New York: Chevron Corp posted a 41 per cent gain in net income for the fourth quarter as the company produced more oil and gas, improved the performance of its refinery business and realized a gain from swapping assets in an Australian natural gas field.

Chevron posted net income of $7.2 billion (Dh26.4 billion) for the quarter on revenue of $60.6 billion. That’s up from $5.1 billion on revenue of $60 billion a year ago.

It was the biggest fourth quarter profit in the company’s history. The company’s annual profit of $26.2 billion was second only to last year’s numbers.

On a per-share basis, Chevron earned $3.70. Analysts had expected the company to earn $3.06 per share, according to FactSet, but analysts had not factored in the $1.4 billion gain from Chevron’s asset exchange.

Stacey Hudson, an analyst at Raymond James, estimates the exchange was worth 72 cents per share, which would put Chevron’s adjusted earnings 8 cents below what analysts had expected but 40 cents higher than the fourth quarter of last year. Chevron’s results were also helped by the sale of the company’s fuels marketing operations in the Caribbean.

Excluding the gain from the Australian asset sale Chevron’s net income rose 14 per cent in the quarter.

Hudson described the results as “solid.” Chevron shares rose $1.35 to close at $116.50 Friday.

Chevron’s production rose to 2.67 million barrels of oil and gas per day for the quarter, up just slightly from a year ago but up substantially from the 2.5 million the company produced in the third quarter of last year. For the year, Chevron produced an average of 2.64 million barrels per day, down from 2.67 million barrels per day in 2011.

Production has been hurt by the temporary closure of the company’s Brazilian offshore project in what is known as the Frade field. It has been closed since oil was found to be seeping from the field in November 2011 and again in March 2012.

The company’s production of oil and other liquid hydrocarbons in the U.S. rose 3 per cent to 462,000 barrels per day in the quarter. That lagged the blistering growth of overall U.S. production which has been rising dramatically in recent years. U.S. crude production rose 14 per cent in the fourth quarter of last year to 6.85 million barrels per day, up from 5.98 million barrels per day in the same period of the previous year, according to the Energy Department.

Chevron sold oil and liquids for an average of $91 per barrel in the fourth quarter in the U.S., down from $101 per barrel during last year’s fourth quarter. Abroad, Chevron brought in $100 per barrel, down from $101 last year.

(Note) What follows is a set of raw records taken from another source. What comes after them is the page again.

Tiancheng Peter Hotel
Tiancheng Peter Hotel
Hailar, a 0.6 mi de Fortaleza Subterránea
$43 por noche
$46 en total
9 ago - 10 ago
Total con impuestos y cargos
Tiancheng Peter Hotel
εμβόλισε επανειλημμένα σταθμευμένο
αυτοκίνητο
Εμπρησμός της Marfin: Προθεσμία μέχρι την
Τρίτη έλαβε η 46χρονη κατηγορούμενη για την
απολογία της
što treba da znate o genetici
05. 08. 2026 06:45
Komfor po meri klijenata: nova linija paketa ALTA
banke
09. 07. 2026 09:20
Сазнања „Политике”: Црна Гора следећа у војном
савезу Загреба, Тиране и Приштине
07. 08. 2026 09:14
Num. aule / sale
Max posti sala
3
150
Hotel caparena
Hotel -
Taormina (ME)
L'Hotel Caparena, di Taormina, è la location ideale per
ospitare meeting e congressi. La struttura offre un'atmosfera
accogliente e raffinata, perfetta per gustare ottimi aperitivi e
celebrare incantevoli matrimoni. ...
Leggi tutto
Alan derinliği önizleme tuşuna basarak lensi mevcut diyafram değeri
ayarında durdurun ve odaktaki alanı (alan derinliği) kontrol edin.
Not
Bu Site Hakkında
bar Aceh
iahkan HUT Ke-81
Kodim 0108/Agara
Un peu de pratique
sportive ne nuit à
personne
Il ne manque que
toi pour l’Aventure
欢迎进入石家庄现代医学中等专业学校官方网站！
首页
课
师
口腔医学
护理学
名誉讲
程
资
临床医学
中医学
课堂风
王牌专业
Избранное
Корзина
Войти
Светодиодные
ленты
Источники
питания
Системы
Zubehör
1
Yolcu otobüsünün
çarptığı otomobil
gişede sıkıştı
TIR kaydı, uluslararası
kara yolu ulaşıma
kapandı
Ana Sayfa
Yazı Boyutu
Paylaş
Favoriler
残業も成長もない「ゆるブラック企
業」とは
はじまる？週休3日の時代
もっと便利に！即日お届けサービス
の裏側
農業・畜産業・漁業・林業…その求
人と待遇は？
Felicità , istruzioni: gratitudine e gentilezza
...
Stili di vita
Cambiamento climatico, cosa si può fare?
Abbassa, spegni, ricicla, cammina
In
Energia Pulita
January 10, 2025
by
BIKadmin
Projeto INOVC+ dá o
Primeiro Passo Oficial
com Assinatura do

Chevron’s chemicals and refining operations improved, especially in the U.S., because input costs at the plants including crude oil, natural gas and natural gas liquids fell while the prices for the refined fuels and chemicals rose. Chevron’s refinery output in the U.S. fell by 75,000 barrels per day, however, after an August fire at its Richmond, Calif. plant shut down a processing unit.

Larger rival Exxon Mobil Corp. reported a 6 per cent increase in fourth-quarter earnings to $9.95 billion.